The Moderna COVID-19 vaccine was sent to trial two months after the SARS-CoV-2 DNA sequence had been released with a trial population of 45 people. The large-scale clinical trials for Moderna and BioNTech/Pfizer included more than 50,000 people over the course of several months in the United States alone. We can rest assured that the COVID-19 vaccines were not administered to the public without overwhelming data to prove their safety.

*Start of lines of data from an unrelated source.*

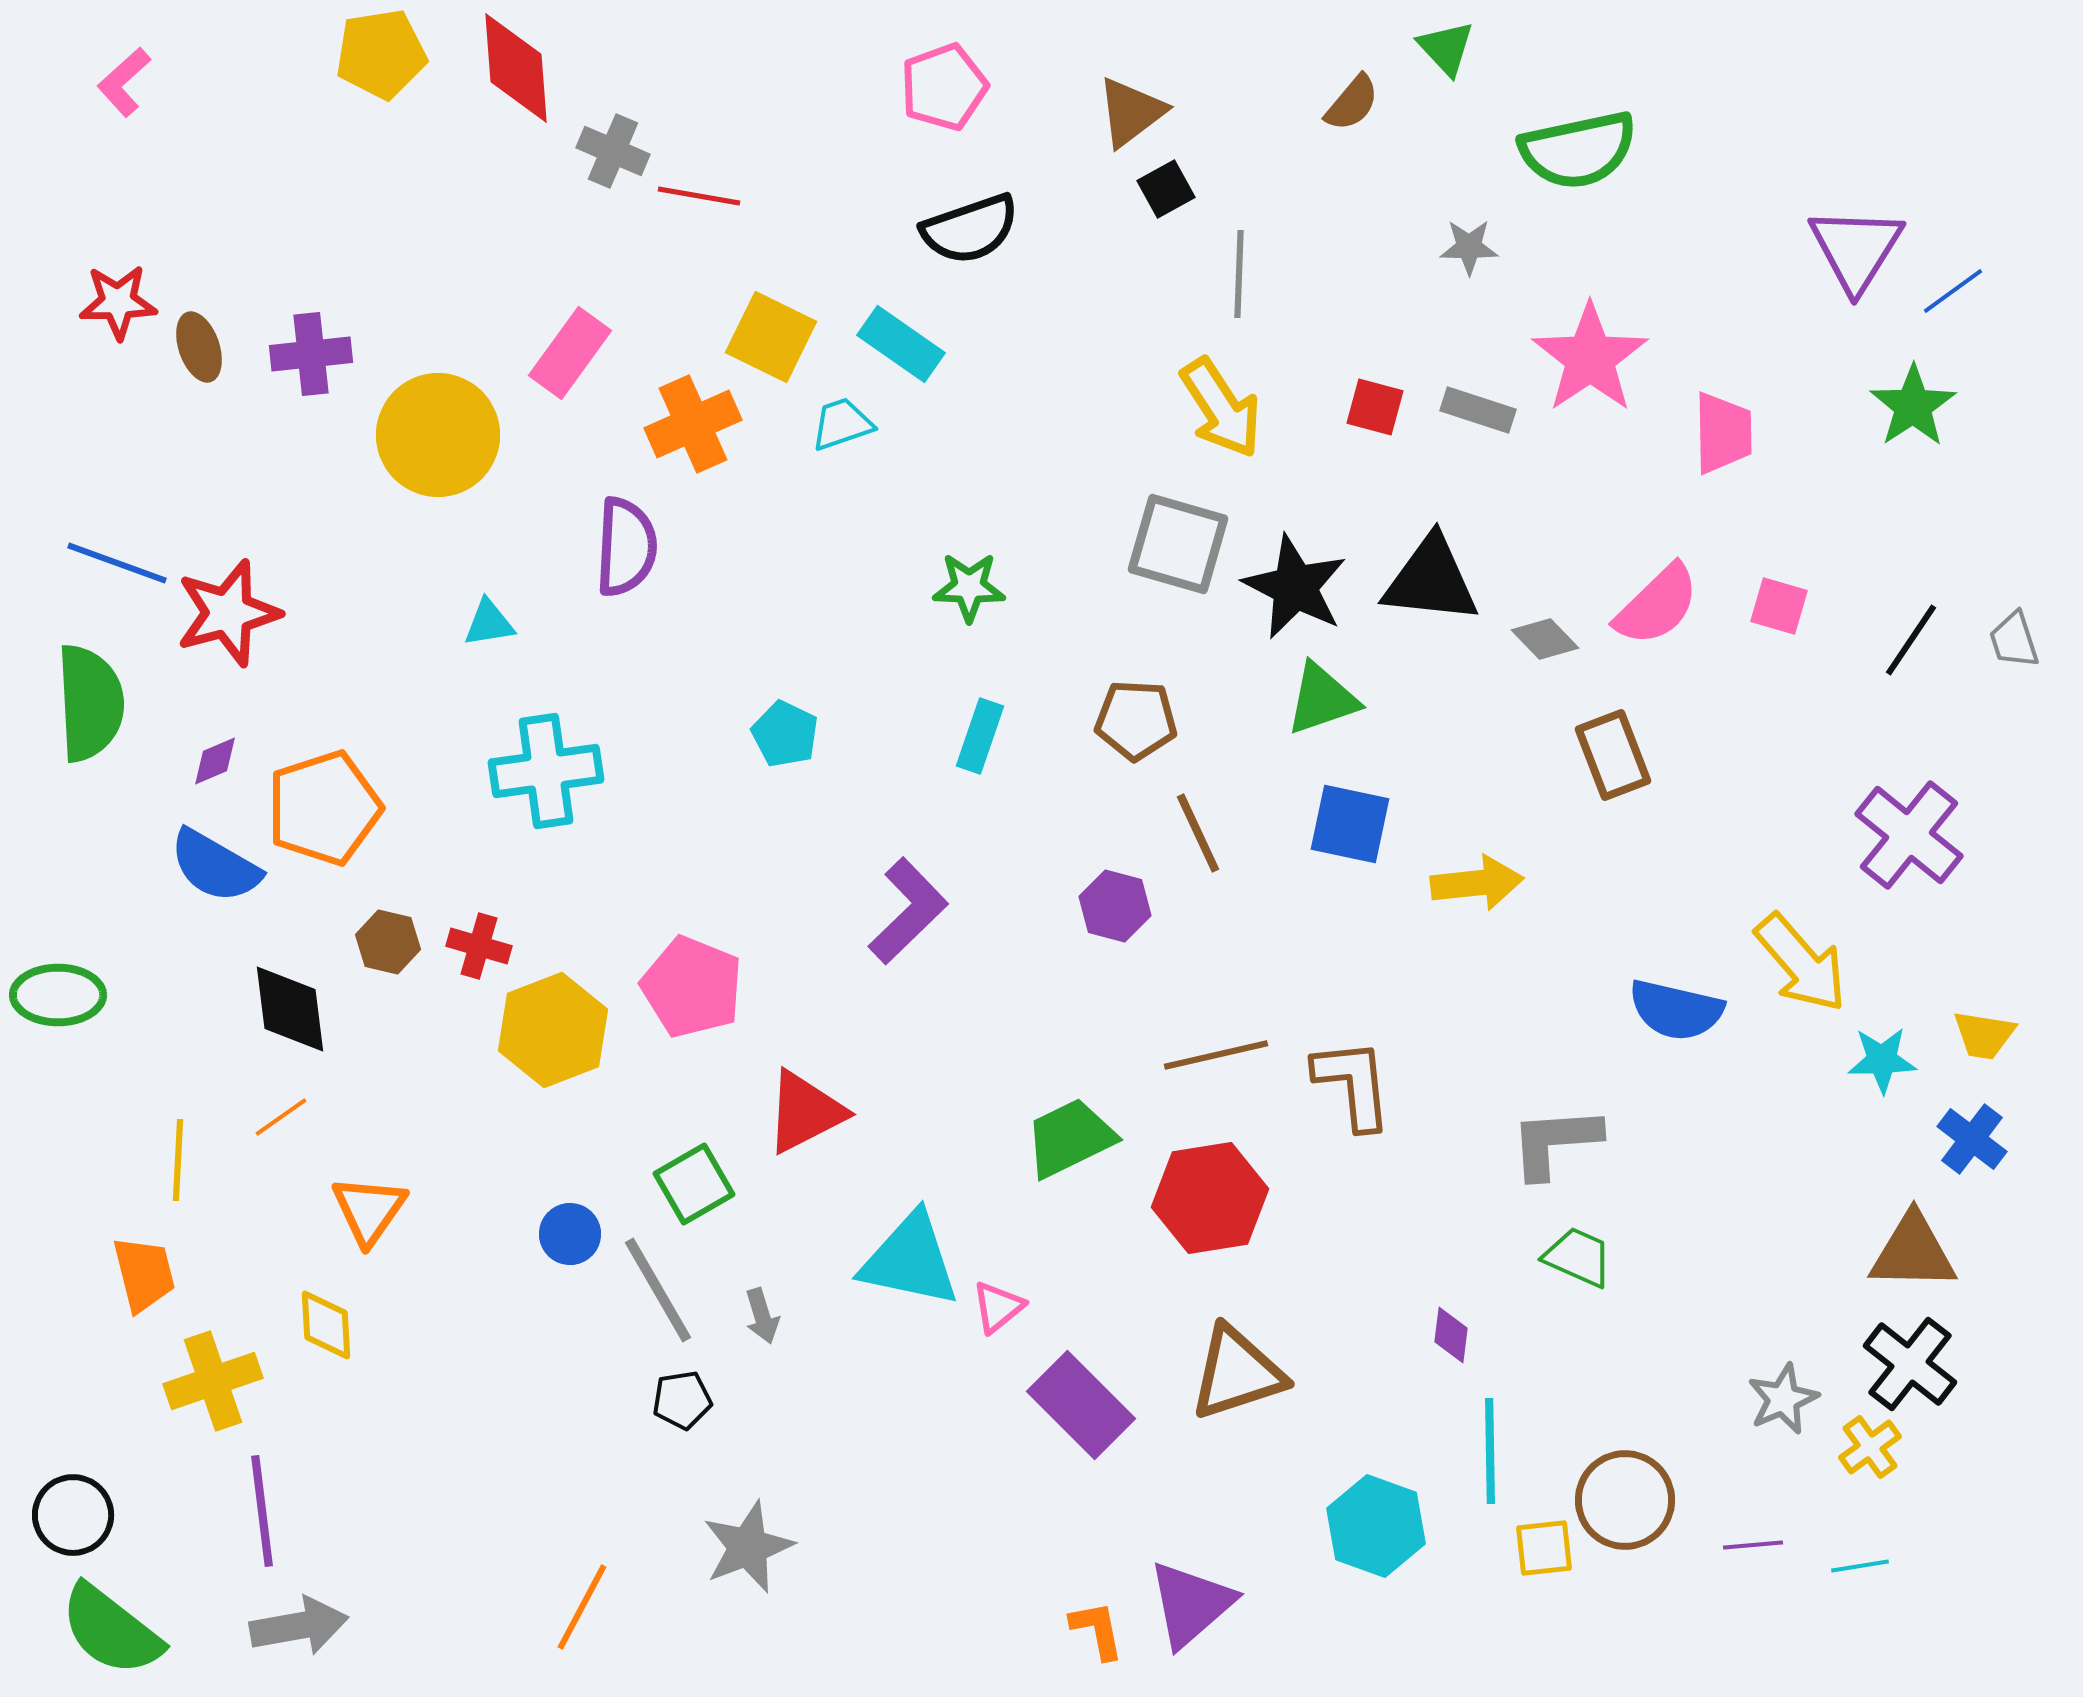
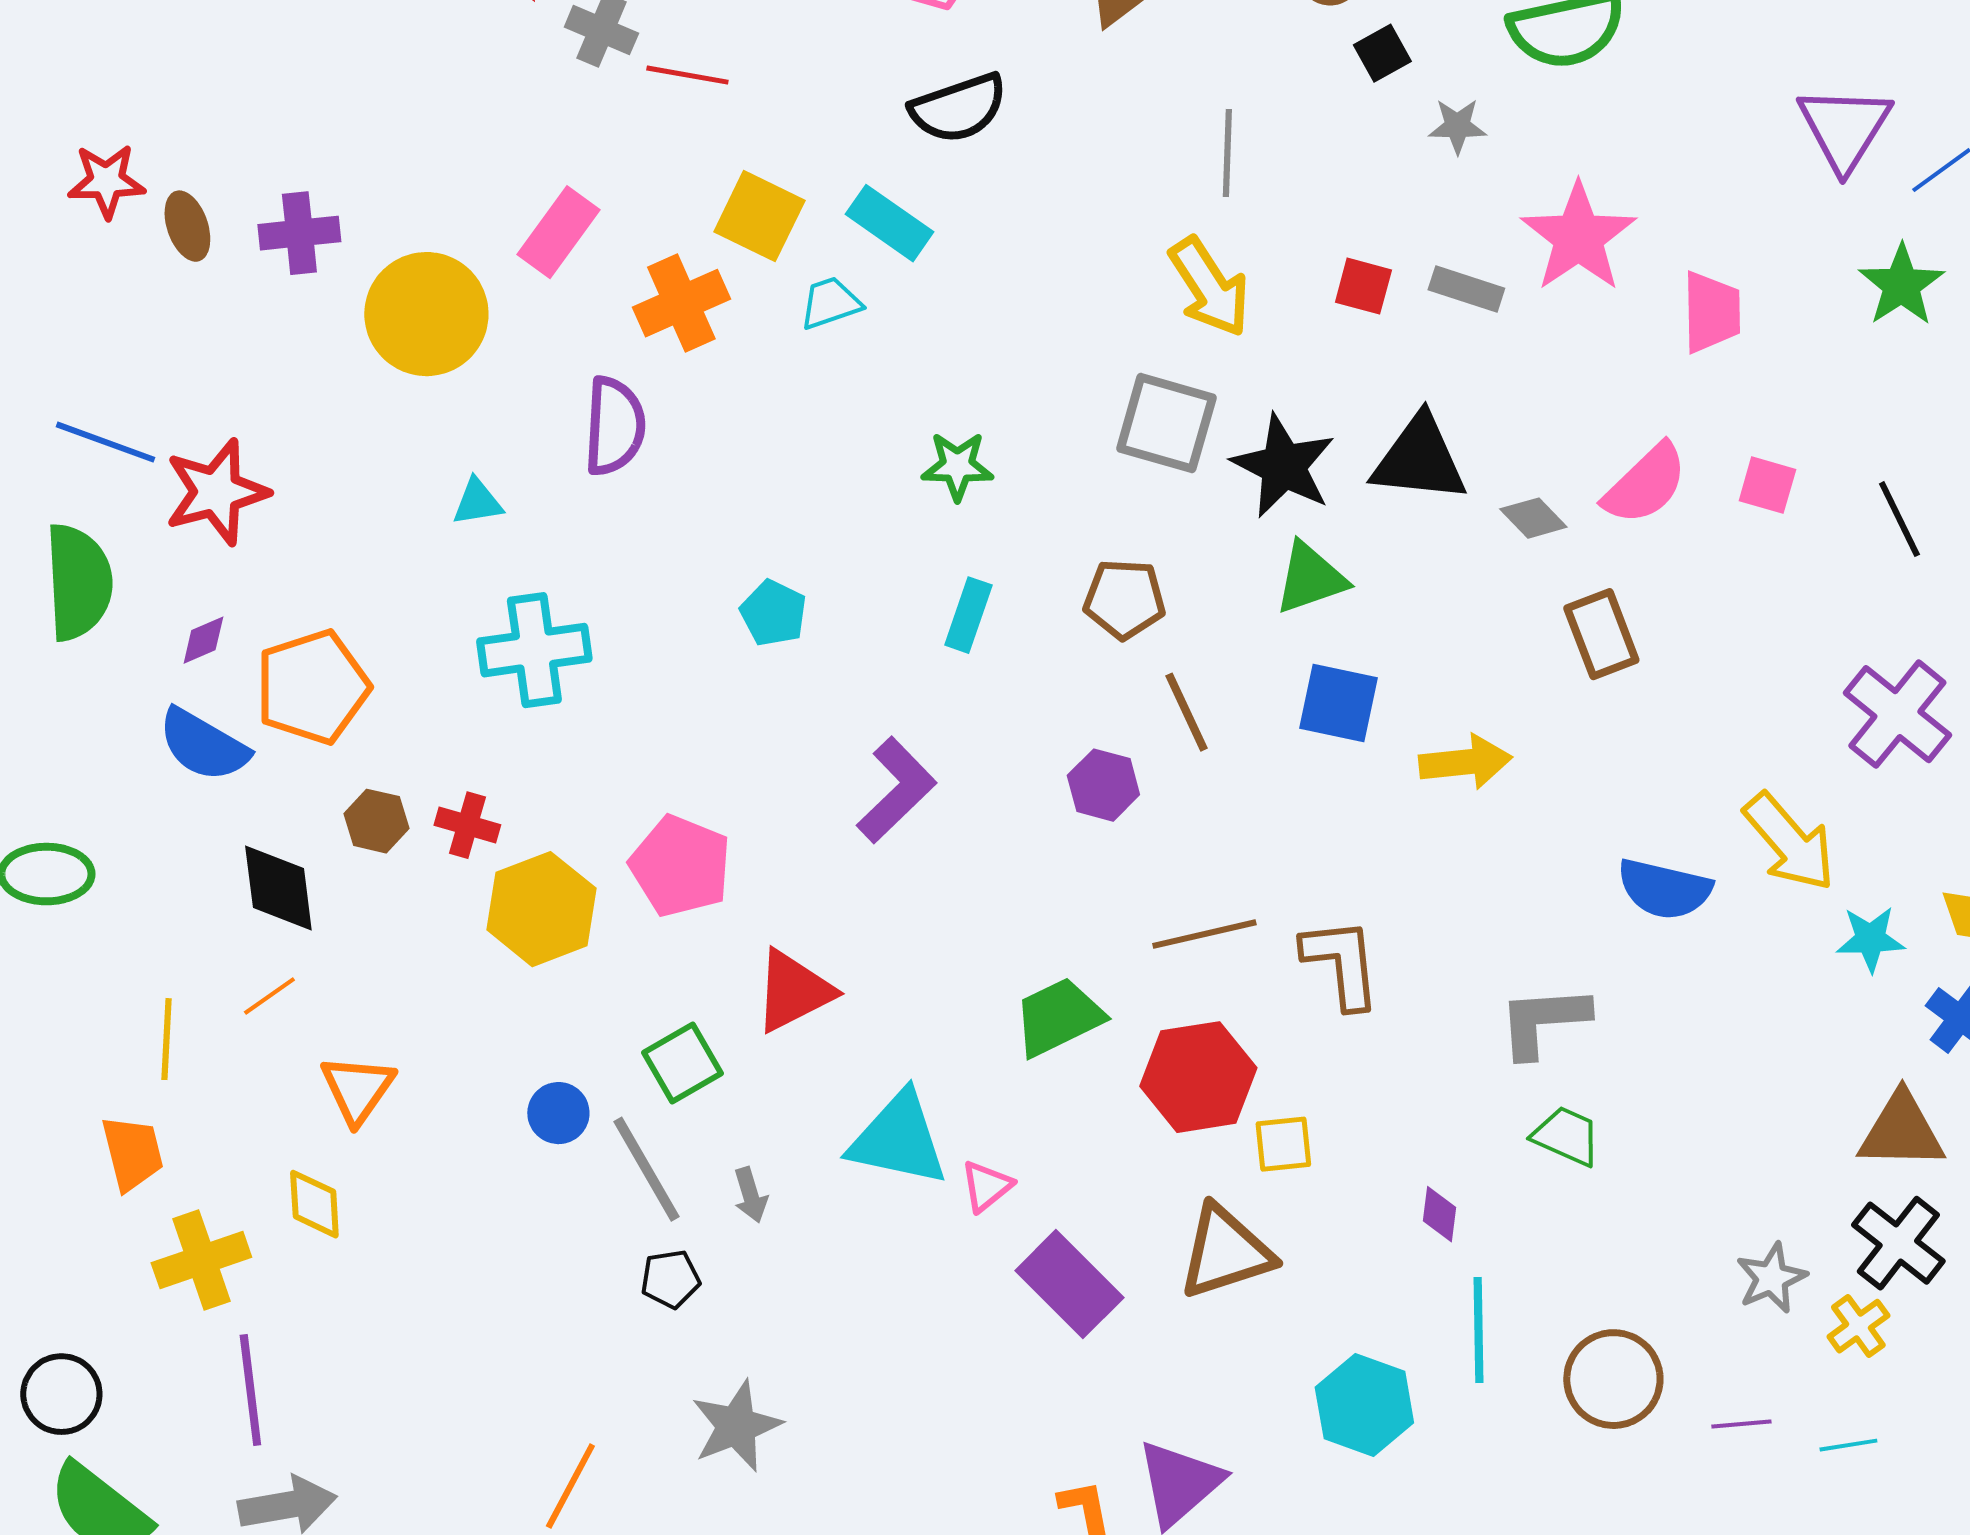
black square: (1166, 189) -> (1382, 53), moved
black line: (1911, 640) -> (1899, 519), turned -60
yellow square: (1544, 1548) -> (1283, 1144), moved

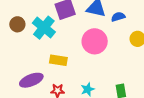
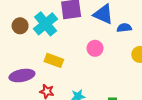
brown circle: (17, 24) -> (20, 26), moved
pink circle: (95, 41) -> (95, 48), size x0.6

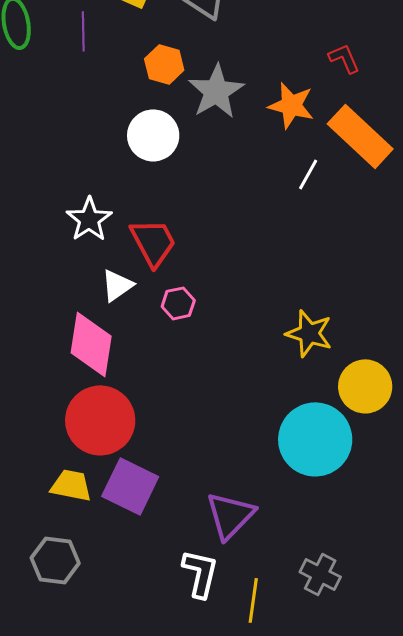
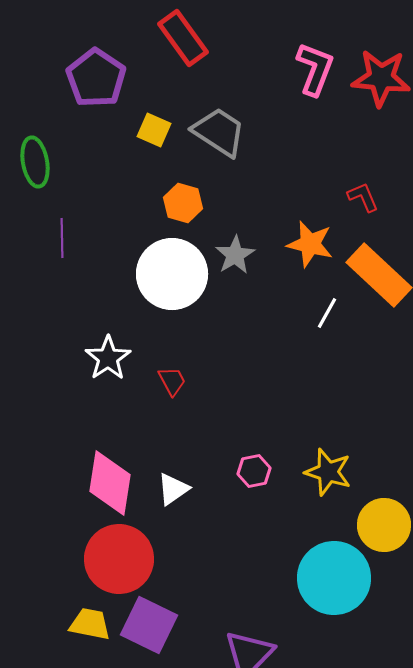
purple line: (83, 31) -> (62, 238), moved
gray star: (216, 91) -> (235, 255), moved, size x0.7
white circle: (153, 135) -> (172, 274), size x1.4
red trapezoid: (153, 242) -> (172, 381), size x0.6
white triangle: (117, 285) -> (173, 489), moved
pink hexagon: (178, 303) -> (254, 471), moved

Immunize Your Students Against Scientific Illiteracy

The myths regarding vaccines range from innocuous misunderstandings to specious fear-mongering, but they all share a common root: scientific illiteracy. Learning to decipher fact from fiction is a crucial component of a K-12 education. Our students might not always remember what a ribosome does, but it is imperative that they leave the classroom with an everlasting ability to discern what information they can and cannot trust. If our students lose this ability (or worse yet – if they are never taught this skill), then they will be unable to make informed decisions about the ways science shows up in our everyday life, whether these are personal health decisions or decisions at the ballot box.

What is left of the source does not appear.